Víctor pasa su mano por el pelo de Yuuri, seda y especias fáciles en la nariz. —Ha crecido desde la última vez que lo cortaste.

—¿Es el pelo lo que te molesta?

—No precisamente el tuyo, sino que el mío ya no puede crecer así, libre, salvaje— su tono cuidado empaqueta tonalidades tristes.

Yuuri no es un experto leyendo sus modos, mas detiene sus pensamientos con besos cortos, apenas abejas en el polen. —No le debes eso a nadie, ni tu pelo, ni tu apariencia.

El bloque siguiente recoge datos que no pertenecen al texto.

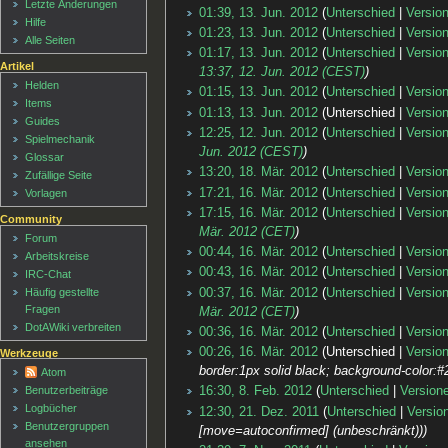
Letzte Änderungen
01:39, 13. Jun. 2012
Unterschied
Versio
Hilfe
01:23, 13. Jun. 2012
Unterschied
Versio
Alle Seiten
01:17, 13. Jun. 2012
Unterschied
Versio
Artikel
13:37, 12. Jun. 2012 (CEST)
Helden
01:15, 13. Jun. 2012
Unterschied
Versio
Items
01:13, 13. Jun. 2012
Unterschied
Versio
Guides
12:25, 12. Jun. 2012
Unterschied
Versio
Spielmechanik
Jun. 2012 (CEST)
Glossar
13:20, 18. Mär. 2012
Unterschied
Versio
Zufällige Seite
17:21, 16. Mär. 2012
Unterschied
Versio
Vorlagen
17:15, 16. Mär. 2012
Unterschied
Versio
Community
Mär. 2012 (CET)
Forum
00:44, 16. Mär. 2012
Unterschied
Versio
Arbeitskreise
00:43, 16. Mär. 2012
Unterschied
Versio
IRC-Chat
00:37, 16. Mär. 2012
Unterschied
Versio
Häufig gestellte
Fragen
Mär. 2012 (CET)
DotAWiki verbreiten
00:36, 16. Mär. 2012
Unterschied
Versio
00:26, 16. Mär. 2012
Unterschied
Versio
Werkzeuge
border:1px solid black; background-color:#
Atom
Benutzerbeiträge
16:30, 8. Feb. 2012
Unterschied
Version
Logbücher
12:30, 21. Dez. 2011
Unterschied
Versio
Benutzergruppen
[move=autoconfirmed] (unbeschränkt))
ansehen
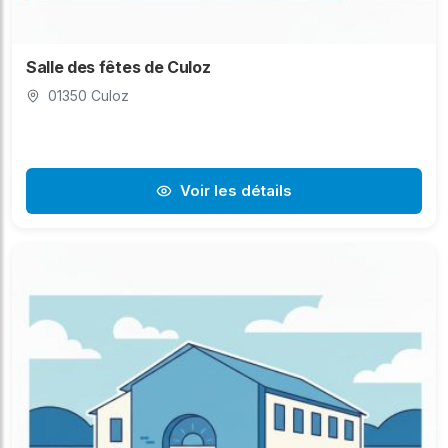
Salle des fêtes de Culoz
01350 Culoz
Voir les détails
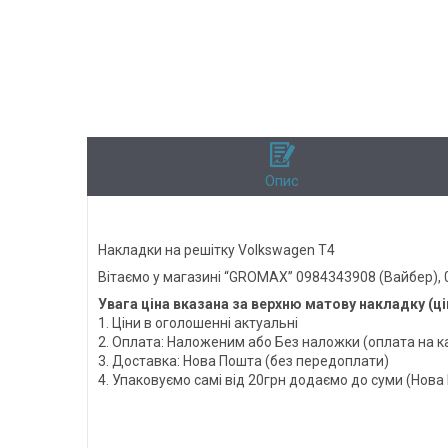
Опис
Накладки на решітку Volkswagen T4
Вітаємо у магазині “GROMAX” 0984343908 (Вайбер),
Увага ціна вказана за верхню матову накладку (ці
1. Ціни в оголошенні актуальні
2. Оплата: Наложеним або Без наложки (оплата на к
3. Доставка: Нова Пошта (без передоплати)
4. Упаковуємо самі від 20грн додаємо до суми (Нова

Cuando Víctor sonríe, el mundo le sigue la pista con cámaras, entrevistas y flores. Así que sigue sonriendo pues es lo único que le resguarda de su propia soledad. Mas cuando la necesidad de cumplir con metas fantasmas y lo persigue en un burbujeo de constante ansiedad, es solo Yuuri quien extiende el brazo para agarrarlo y traerlo de vuelta con una sentencia grabada en el pecho:

—No le debes nada al mundo, no más.

Al mundo no, a Yuuri Katsuki le debe la calma en el pecho tras la ansiedad que se oculta en su constante nostalgia de los diecisiete. A Yuuri le debe esas caricias que lo hacen soñar en colores, las mañanas de café amargo, los pies cálidos en la cama, la felicidad de lo cotidiano, la ropa limpia después de una ducha. A Yuuri le debe su vida y el amor.

Oh cuán feliz es ahora, allí mismo entre los brazos de Yuuri Katsuki, con todo sus años pasados y todo el futuro por delante.


N/A: ¡Hola nuevamente! Por alguna razón en esos ratos de ocio siempre me encuentro volviendo sobre recuerdos y pequeñas luces de la vida de estos personajes. Sobre todo me intriga cómo siente Víctor: cómo extraña, cómo siente las ansias de cualquier humano.

Ojalá les haya gustado y hasta pronto.